Au terme d'une audience avec la Confédération portugaise du tourisme (CTP), Rui Rio n'a pas souhaité faire un bilan du plan de restructuration gouvernemental de la compagnie aérienne, précisant qu'il ne sera présenté qu'au PSD aujourd'hui lors d'une réunion à 15h30.

Cependant, le président du PSD a exigé que le gouvernement donne des garanties aux Portugais que, s'ils injectent «encore 3 milliards d'euros, 300 euros pour chaque Portugais», l'entreprise n'aura pas les mêmes problèmes que par le passé, faisant référence, par exemple , grèves pour augmentation de salaire ou «inégalité» dans l'accès au licenciement des travailleurs de la TAP par rapport aux autres Portugais.

Interrogé sur la question de savoir si le PSD défend la liquidation de l'entreprise si le plan ne fournit pas cette garantie, Rio a répondu par l'affirmative.

«Oui, si le plan de restructuration ne parvient pas à avoir des réponses capables qui nous garantissent qu'à l'avenir, ce ne sera pas la même chose que ce que nous avions dans le passé, c'est évident. Avoir dans le futur ce que nous avions dans le passé, je pense que c'est dramatique pour les finances publiques portugaises », a-t-il répondu.

Interrogé sur les garanties qu'il demande au gouvernement, le président du PSD a estimé que c'est l'exécutif qui doit répondre qu'il existe «un plan de restructuration raisonnablement bien fait et peu crédible».

"C'est le gouvernement qui doit nous convaincre – pour nous, le PSD et le pays – que si nous investissons maintenant 3 milliards d'euros et que chaque Portugais donne 300 euros supplémentaires, à l'avenir, c'est fini et TAP devient une entreprise rentable" , a-t-il affirmé, soulignant que, même lorsque le tourisme «était en hausse, la TAP continuait à faire des pertes», a-t-il déclaré.

Rio s'est félicité que le gouvernement ait «reculé» dans l'intention présumée de soumettre le plan de restructuration de TAP à un vote au parlement et a estimé que l'exécutif serait le plus responsable de la décision qu'il prendra sur l'avenir de l'entreprise.

«Dans quelle mesure le pays peut-il être sûr qu'il réinvestira autant d'argent dans TAP et que, après quelques mois, il n'aura pas de grèves de l'un ou l'autre, comme c'est le cas pour toute l'histoire de TAP au fil des ans?», A-t-il demandé, ajoutant que, lors des récents processus de mise à pied, l'entreprise a décidé de ne pas appliquer les mêmes réductions de salaire que tous les autres travailleurs.

Rui Rio a souligné que ce sont des problèmes comme ceux-ci qui ont conduit le précédent gouvernement PSD / CDS-PP à privatiser l'entreprise, regrettant que l'exécutif socialiste actuel ait annulé cette décision.
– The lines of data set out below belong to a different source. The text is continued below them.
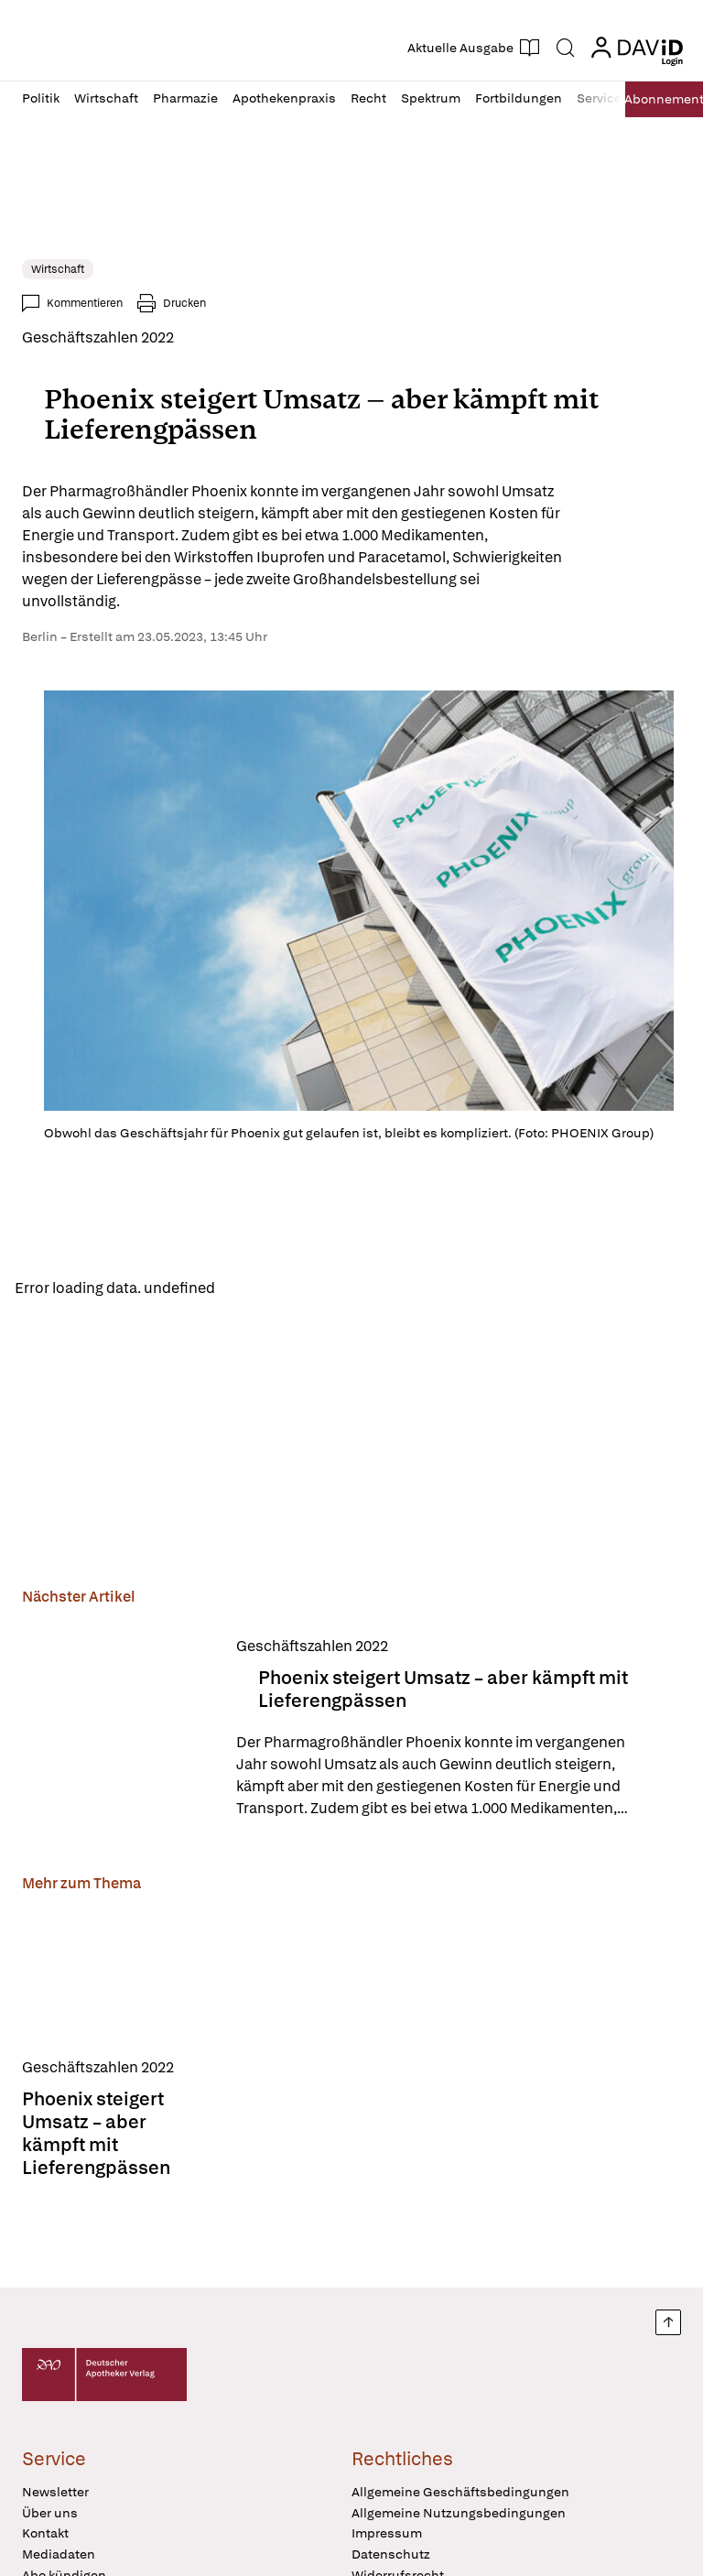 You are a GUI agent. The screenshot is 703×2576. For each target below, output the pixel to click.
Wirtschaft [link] (57, 269)
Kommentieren (85, 303)
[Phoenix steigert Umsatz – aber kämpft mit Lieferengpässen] (118, 1731)
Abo (658, 99)
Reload (254, 1289)
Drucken (184, 303) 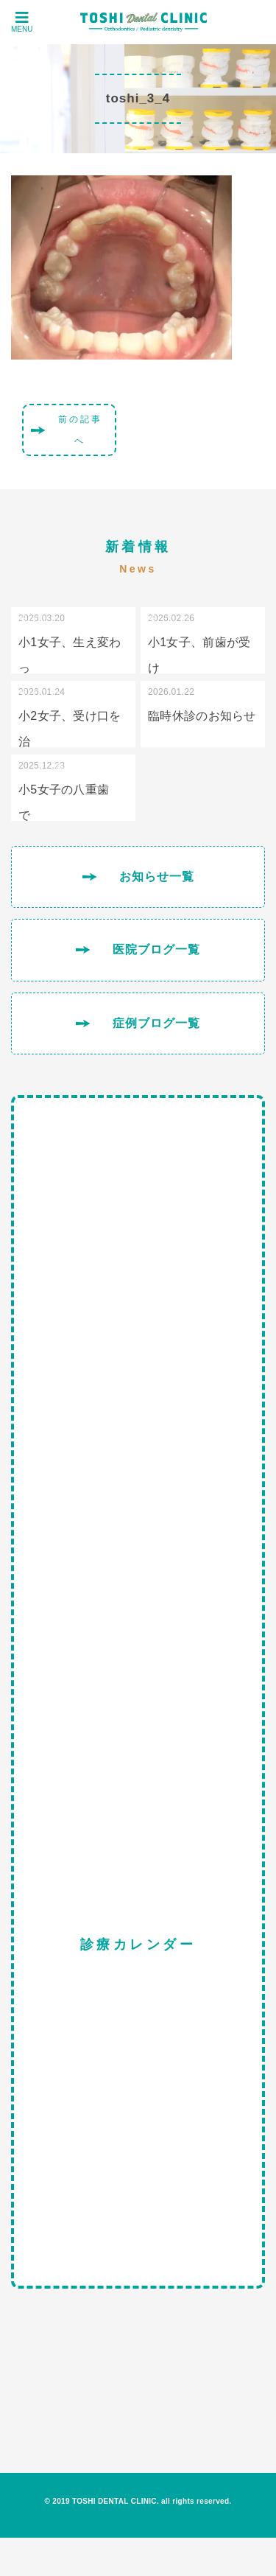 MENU (21, 21)
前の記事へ (80, 430) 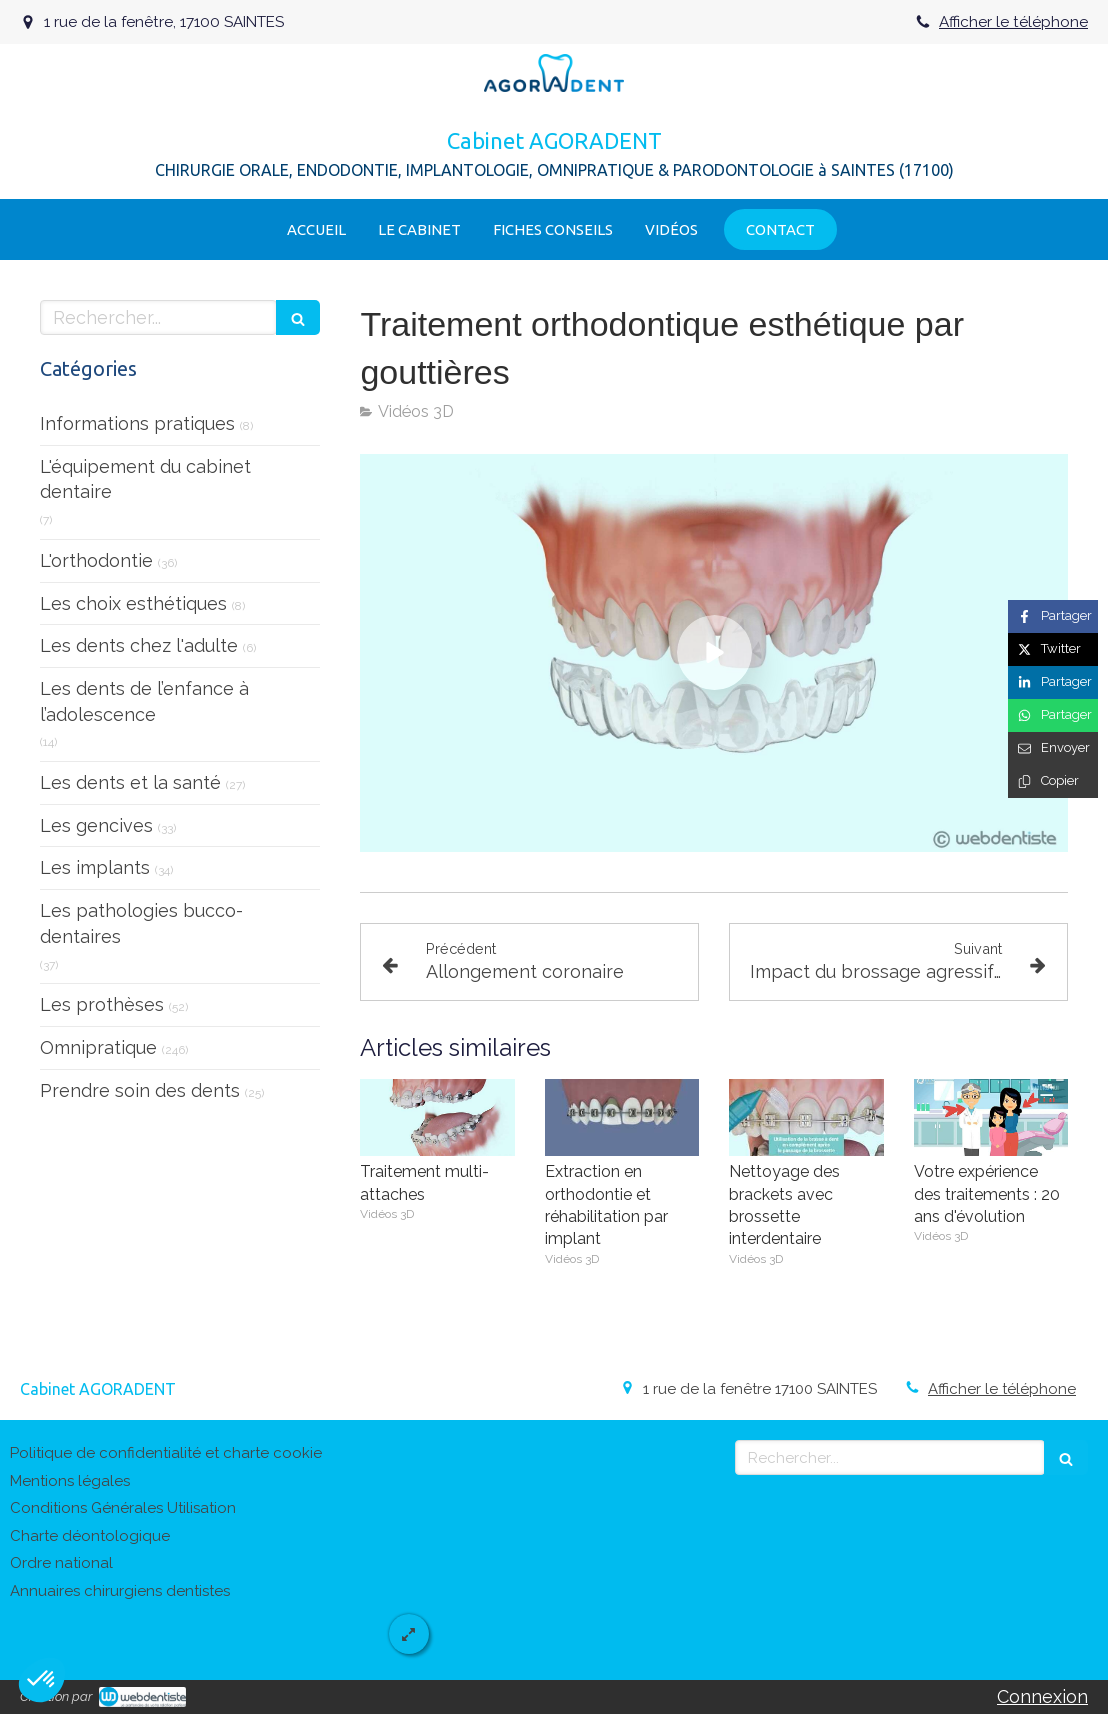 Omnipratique (98, 1047)
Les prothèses (102, 1004)
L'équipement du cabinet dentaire (145, 479)
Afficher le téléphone (1013, 22)
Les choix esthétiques (133, 603)
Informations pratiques (137, 423)
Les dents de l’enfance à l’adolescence (144, 701)
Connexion (1042, 1696)
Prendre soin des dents (140, 1090)
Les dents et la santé (130, 782)
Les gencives (96, 825)
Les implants (95, 867)
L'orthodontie (96, 560)
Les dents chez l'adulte (139, 645)
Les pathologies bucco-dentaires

«Seulement maintenant, dans ce plan, c'est 3 milliards d'euros, c'est 300 euros pour chaque Portugais en moyenne. Si on ajoute à cela la Nouvelle Banque et ces trous l'un après l'autre, les Portugais paient bien plus pour cela que pour le système de santé et d'éducation (…) Il doit y avoir de la morale et les Portugais ne peuvent pas marcher à genoux en payant tout cela », a-t-il souligné.

Le gouvernement discute du plan de restructuration de la TAP avec les partis disposant de sièges parlementaires, lors de réunions parlementaires à huis clos entre mercredi et aujourd'hui, après s'être réunis mardi soir en conseil des ministres extraordinaire.

La présentation du plan de restructuration de la TAP à la Commission européenne jusqu'à aujourd'hui est une exigence de la Commission européenne, pour l'octroi d'un prêt d'État à hauteur de 1200 millions d'euros, pour faire face aux difficultés de l'entreprise, résultant de l'impact de la pandémie de 19 dans le secteur de l'aviation.

Le plan prévoit le licenciement de 500 pilotes, 750 personnels de cabine et 750 travailleurs au sol, une réduction de 25% de la masse salariale du groupe et du nombre d'avions qui composent la flotte de l'entreprise, ont indiqué les syndicats qui les représentent.